Poser sa caméra dans un amphi bondé, filmer le quotidien d'étudiants en médecine, le bachotage bête et discipliné, les fiches de révision à " ingurgiter " jusqu'à plus soif, les TD où l'on rabâche des formules incompréhensibles apprises de tête, les soirées passées à la BU (" bibliothèque universitaire ") à avaler des manuels entiers... de prime abord, Première année aurait de quoi rebuter le plus curieux des cinéphiles.
Pourtant, Thomas Lilti, ancien médecin devenu cinéaste ( Hippocrate, Médecin de campagne), parvient à réaliser un film incisif sur les travers de l'enseignement supérieur français, mettant l'accent sur l'hyper-compétition et l'inégalité des chances.
" Comme pour beaucoup d'autres filières, en plus de la difficulté du concours et de la pression, les étudiants doivent désormais se battre pour entrer dans les amphis.

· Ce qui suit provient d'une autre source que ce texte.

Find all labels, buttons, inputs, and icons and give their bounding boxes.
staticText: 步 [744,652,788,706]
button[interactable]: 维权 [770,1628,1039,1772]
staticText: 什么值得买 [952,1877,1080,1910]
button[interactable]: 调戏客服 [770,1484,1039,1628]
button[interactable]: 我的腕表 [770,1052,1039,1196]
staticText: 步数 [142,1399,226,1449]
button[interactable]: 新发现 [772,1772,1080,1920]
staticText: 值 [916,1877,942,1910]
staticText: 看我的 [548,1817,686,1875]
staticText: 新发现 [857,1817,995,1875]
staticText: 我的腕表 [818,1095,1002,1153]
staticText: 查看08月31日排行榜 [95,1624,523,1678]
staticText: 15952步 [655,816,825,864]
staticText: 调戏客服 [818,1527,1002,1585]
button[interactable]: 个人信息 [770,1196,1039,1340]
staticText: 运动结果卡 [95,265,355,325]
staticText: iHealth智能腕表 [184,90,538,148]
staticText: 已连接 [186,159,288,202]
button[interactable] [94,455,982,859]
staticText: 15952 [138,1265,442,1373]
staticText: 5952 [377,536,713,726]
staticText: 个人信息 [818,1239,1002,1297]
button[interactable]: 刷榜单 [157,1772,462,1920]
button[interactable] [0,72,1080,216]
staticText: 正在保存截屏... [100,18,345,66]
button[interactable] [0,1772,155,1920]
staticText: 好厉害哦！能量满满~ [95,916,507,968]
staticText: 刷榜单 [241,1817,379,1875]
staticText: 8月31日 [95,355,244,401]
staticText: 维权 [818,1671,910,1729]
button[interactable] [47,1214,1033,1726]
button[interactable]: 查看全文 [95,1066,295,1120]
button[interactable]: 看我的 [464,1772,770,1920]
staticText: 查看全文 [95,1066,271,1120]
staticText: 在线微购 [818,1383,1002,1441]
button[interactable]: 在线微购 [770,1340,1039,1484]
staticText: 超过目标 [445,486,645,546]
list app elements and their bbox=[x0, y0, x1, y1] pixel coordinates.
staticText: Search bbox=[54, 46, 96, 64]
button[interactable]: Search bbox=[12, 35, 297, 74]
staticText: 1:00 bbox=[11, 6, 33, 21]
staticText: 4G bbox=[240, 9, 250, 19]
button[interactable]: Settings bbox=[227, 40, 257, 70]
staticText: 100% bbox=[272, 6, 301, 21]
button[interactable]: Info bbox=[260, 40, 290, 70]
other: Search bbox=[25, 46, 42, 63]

Il y a beaucoup trop d'étudiants, pas assez de salles, pas assez de profs. C'est une vraie " boucherie pédagogique ", dénonce le réalisateur.
Film hybride à mi-chemin de la fiction et du documentaire, Première année retranscrit à l'écran les espoirs, les envies, la solidarité qui existe malgré l'environnement compétitif, le découragement aussi, et cette tension permanente, qui va grandissante à mesure que l'échéance approche, et qui s'avère inéluctable jusqu'aux résultats du concours.
" Je voulais raconter la violence et l'épreuve que sont ces grands concours qui déterminent toute une vie. Cette première année de médecine, complètement folle où on ne vit plus que pour quelques heures dans un centre d'examen, je l'ai vécue. La médecine n'est pas, ici, un prétexte mais plutôt un contexte, une porte d'entrée qui doit permettre aux spectateurs de comprendre très vite le but des personnages. " ajoute Lilti.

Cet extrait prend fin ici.